Blood spurted. Much fell on the open pages of the hymnal.
And Emily did nothing. Absolutely nothing whatsoever.
That was what dragged Neville back from the remoteness of rage to the real world. He found himself staring at Hopper, slumped in his chair with hands curved into despairing claws, showing how he had spent his last energy on a futile attempt to tear loose the spear. His gaze was drawn unwillingly from drop to splash to smear of the blood that had spattered across the table, across the book …

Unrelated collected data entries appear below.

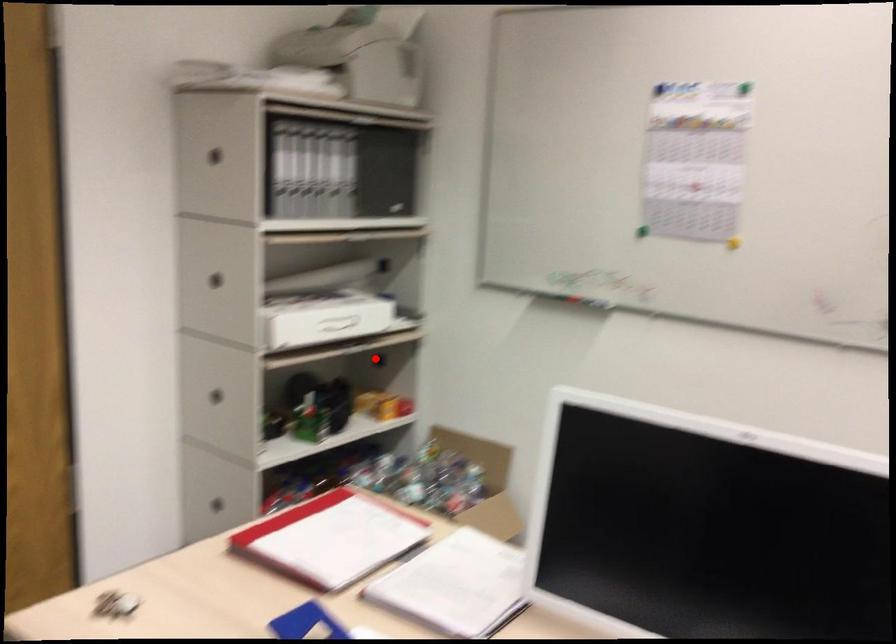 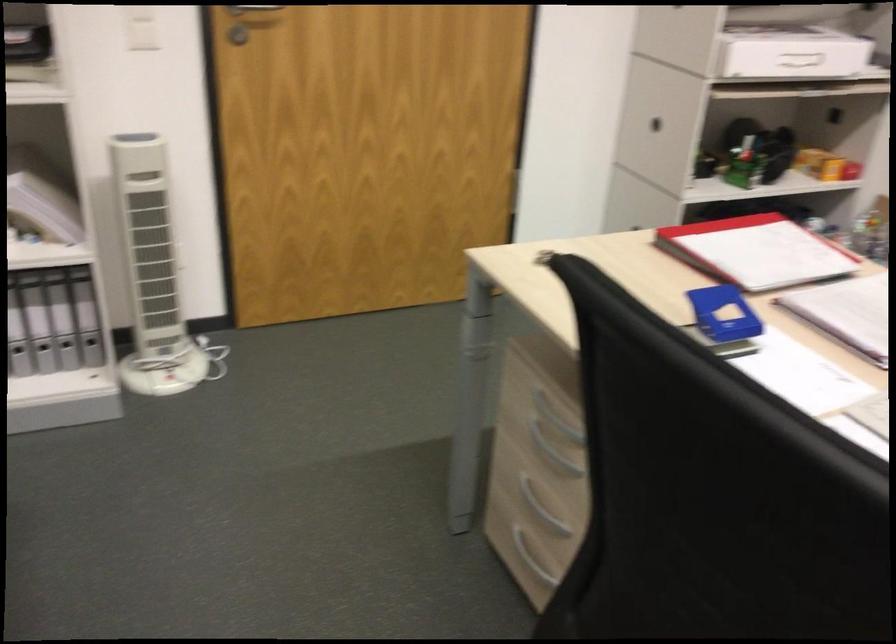 Find the pixel in the second image that matches the highlighted location in the first image.

(833, 116) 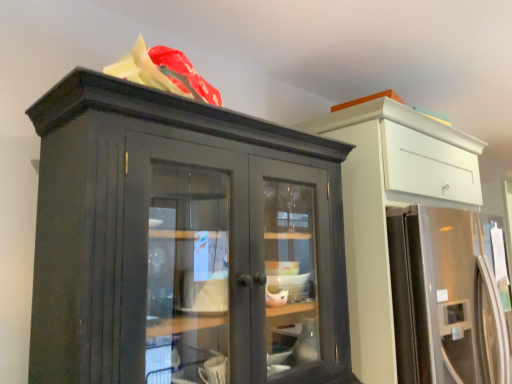 Measure the distance between white glossy cabinet at upper right and camera.

A distance of 1.54 meters exists between white glossy cabinet at upper right and camera.

What do you see at coordinates (376, 219) in the screenshot?
I see `white glossy cabinet at upper right` at bounding box center [376, 219].

Where is `white glossy cabinet at upper right`? The width and height of the screenshot is (512, 384). white glossy cabinet at upper right is located at coordinates (376, 219).

The width and height of the screenshot is (512, 384). Identify the location of white glossy cabinet at upper right. (376, 219). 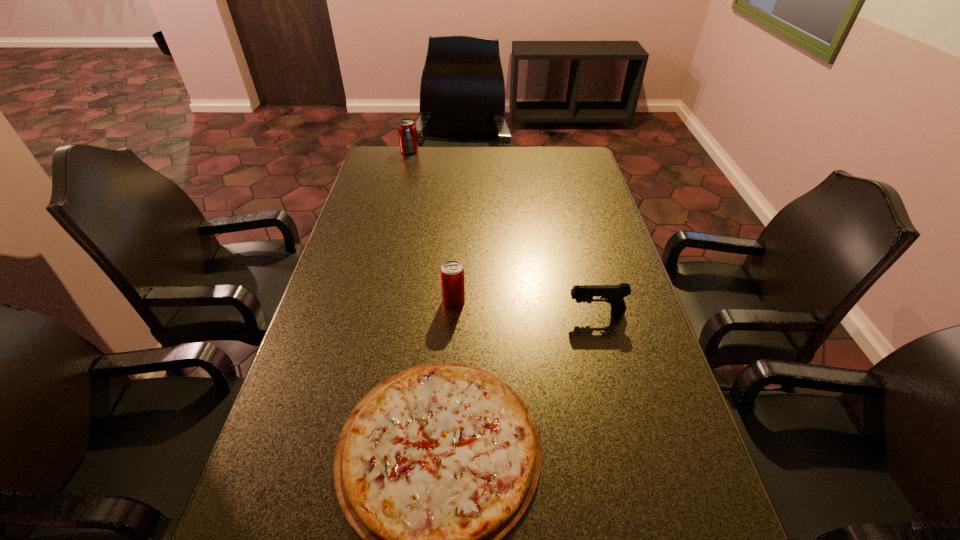 Where is `object at the left edge`? This screenshot has width=960, height=540. object at the left edge is located at coordinates (407, 131).

Where is `object present at the right edge`? The width and height of the screenshot is (960, 540). object present at the right edge is located at coordinates (614, 294).

You are a GUI agent. You are given a task and a screenshot of the screen. Output one action in this format:
    pyautogui.click(x=<x>, y=<y>)
    Task: Click on the object that is at the far left corner
    
    Given the screenshot: What is the action you would take?
    pyautogui.click(x=407, y=131)

At what (x,y) coordinates should I click in order to perform the action: click on vacant space at the far edge. Please return your answer as a coordinate pair (x, y). The height and width of the screenshot is (540, 960). Looking at the image, I should click on (516, 164).

At what (x,y) coordinates should I click in order to perform the action: click on free space at the left edge of the desktop. Please return your answer as a coordinate pair (x, y). Image resolution: width=960 pixels, height=540 pixels. Looking at the image, I should click on (324, 407).

I want to click on vacant space at the right edge, so click(x=630, y=441).

In order to click on free location at the far left corner in this screenshot , I will do `click(374, 163)`.

At what (x,y) coordinates should I click in order to perform the action: click on blank space at the far right corner of the desktop. Please return your answer as a coordinate pair (x, y). Looking at the image, I should click on (582, 148).

You are a GUI agent. You are given a task and a screenshot of the screen. Output one action in this format:
    pyautogui.click(x=<x>, y=<y>)
    Task: Click on the free point between the farthest object and the can
    
    Given the screenshot: What is the action you would take?
    pyautogui.click(x=432, y=226)

Locate an element on the screen. unoccupied position between the rightmost object and the can is located at coordinates (525, 307).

Open at a hymn whose number he could n
ot read, for redness covered it, and part of the text as well. The first verse, however, remained unsmutched, and the moment Neville set eyes on it he realized this was what belonged to the tune Hopper was forever humming or whistling—
Had hummed. Had whistled.
Still incapable of accepting the reality of what he had done, he sought transient refuge in a whispered recital of the words:
“O, wondrous appearance of Death!
No sight upon Earth is so fair.
Not all the gay pageants that breathe
Can with a dead body compare.”
Morbid, he thought to himself. Morbid …
After a while he recovered enough to wonder why Emily had betrayed no reaction to the death of her—
Her father? Her lover, keeper, protector?
A word more laden with terror than any of those loomed suddenly in his mind.
Resurrector.
In the West Indies did they not tell certain—tales? Henry had mentioned …
He looked at Emily, composed, emotionless. And he knew. Why she was no good to the likes of him, who needed to father a child. Why to gain the counterpart of her that Hopper assumed him to desire he would have been well advised to appeal to a mariner turned sexton, on a coast where many young sailors were cast ashore by winter storms.
What had made Hopper call Mr. Coffey a good teacher.
When he had finished screaming, at least for the time being, he tore open the door of the cottage and fled coatless and bare-headed through the teeming rain. Eventually a constable came to investigate because of what he sobbed and moaned in earshot first of embarrassed passersby, then Mrs. Peck, who donned her coat and seized her gamp and ran for help.
Until that time, though, Emily did nothing. Absolutely nothing. Though afterward the only deed that now was left to her.